L’AP est maintenant arrivé en terminale avec la réforme montante mais les objectifs ne sont pas les mêmes dans les trois niveaux de lycée. En seconde, ces heures peuvent être utilisées pour encourager l’ouverture interdisciplinaire, pour développer des « projets » ou pour revenir sur les méthodes de travail liées aux exigences spécifiques du lycée. En première et terminale, on y transmet plutôt du contenu disciplinaire dans l’objectif du bac.

Voilà pour la vision officielle de l’AP…

… Cependant, la réalité est tout autre car l’AP n’a rien de « personnalisé » et pose des difficultés dans la motivation des élèves. En effet, ce n’est pas un enseignement sanctionné par une évaluation (continue ou finale). De ce fait, et c’est bien dommage, les élèves ne s’investissent que très peu et prennent ces séances comme de la garderie. Force est de constater que la motivation est souvent liée à la perspective d’une notation, il parait ainsi difficile de faire sortir les élèves de ce comportement stéréotypé. De plus, étant donné le peu de moyens horaires venant des rectorats, cet « enseignement » se fait généralement en groupe trop chargé pour prétendre à un caractère « personnalisé ». Dans mon lycée on tourne autour de 15 à 20 élèves.

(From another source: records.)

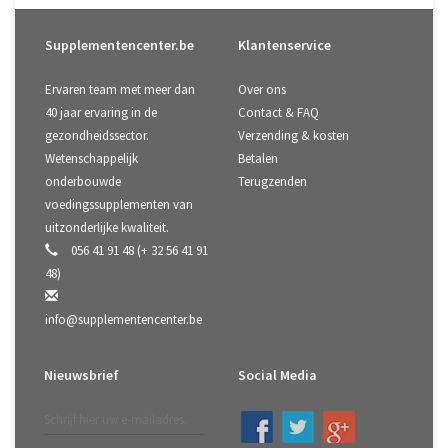
Supplementencenter.be
Klantenservice
Ervaren team met meer dan
Over ons
40 jaar ervaring in de
Contact & FAQ
gezondheidssector.
Verzending & kosten
Wetenschappelijk
Betalen
onderbouwde
Terugzenden
voedingssupplementen van
uitzonderlijke kwaliteit.
056 41 91 48 (+ 32 56 41 91
48)
info@supplementencenter.be
Nieuwsbrief
Social Media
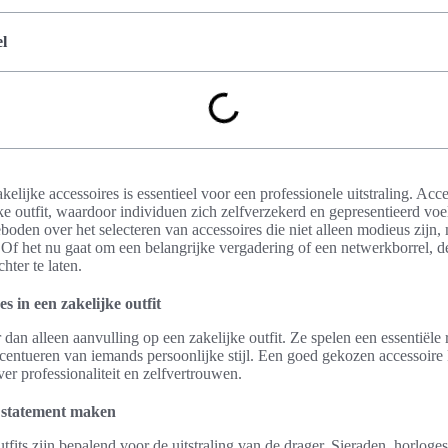
l
kelijke accessoires is essentieel voor een professionele uitstraling. Acc
ke outfit, waardoor individuen zich zelfverzekerd en gepresentieerd voel
boden over het selecteren van accessoires die niet alleen modieus zijn,
s. Of het nu gaat om een belangrijke vergadering of een netwerkborrel, de
hter te laten.
s in een zakelijke outfit
 dan alleen aanvulling op een zakelijke outfit. Ze spelen een essentiële 
centueren van iemands persoonlijke stijl. Een goed gekozen accessoire 
r professionaliteit en zelfvertrouwen.
 statement maken
utfits zijn bepalend voor de uitstraling van de drager. Sieraden, horlog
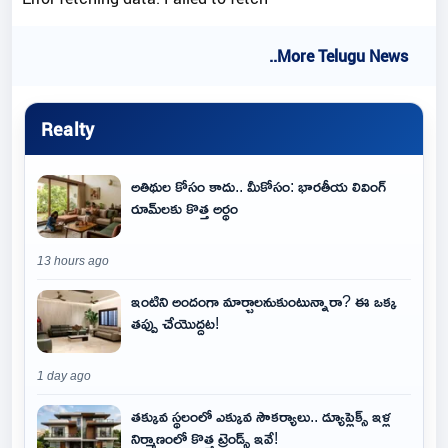
..More Telugu News
Realty
అతిథుల కోసం కాదు.. మీకోసం: భారతీయ లివింగ్
రూమ్‌లకు కొత్త అర్థం
13 hours ago
ఇంటిని అందంగా మార్చాలనుకుంటున్నారా? ఈ ఒక్క
తప్పు చేయొద్దట!
1 day ago
తక్కువ స్థలంలో ఎక్కువ సౌకర్యాలు.. డ్యూప్లెక్స్ ఇళ్ల
నిర్మాణంలో కొత్త ట్రెండ్స్ ఇవే!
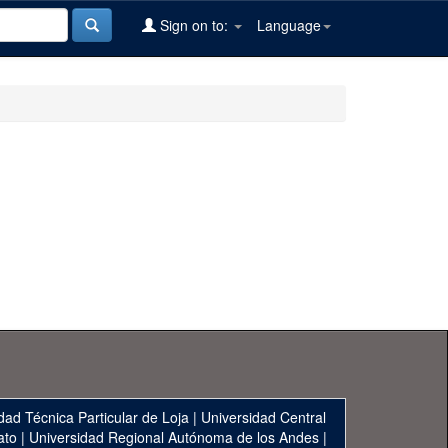
Sign on to:
Language
dad Técnica Particular de Loja
|
Universidad Central
ato
|
Universidad Regional Autónoma de los Andes
|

Il faut en fait entendre le terme de « personnalisé » comme un choix laissé à l’élève (de la belle novlangue démagogique soit dit en passant). Des « cycles » d’AP sont mis dans un « menu » dans lequel les élèves de plusieurs classes vont choisir. Étant donné qu’il faut proposer tout un panel de disciplines et/ou d’activités, ce sont des élèves de plusieurs classes qui se regroupent dans un cycle d’AP proposé par un enseignant. Dans mon lycée, ce sont des « barrettes » de trois ou quatre classes (c’est-à-dire en parallèle) qui sont mises en place avec cinq ou six enseignant·e·s à charge, ce qui fait bien 15 à 20 élèves par groupe d’AP.

Cela pose au moins trois problèmes :

  • la place dans chaque cycle – Le nombre de places étant limité dans chaque AP, certains élèves se retrouvent dans un cycle qu’ils·elles n’ont pas choisi. Cela diminue encore la motivation et l’intérêt pour ce type de séances.
  • la relation avec l’enseignant·e – Il est très fréquent que les personnes intervenant en AP ne soient pas des enseignant·e·s des disciplines de la classe étant donné que les élèves proviennent de plusieurs classes. Cet éloignement rend d’autant plus difficiles l’accroche et l’emprise sur les élèves.
  • l’hétérogénéité du groupe – Toutes les six semaines les élèves se retrouvent dans un groupe de travail nouveau et on sait qu’une ambiance de groupe met du temps à se mettre en place. Ajouté à cela que les sorties scolaires et autres évènements liés à une classe ne vont impliquer qu’une partie des élèves, on arrive aussi à une hétérogénéité temporelle lors d’un cycle d’AP. Cela a une influence sur le rythme général.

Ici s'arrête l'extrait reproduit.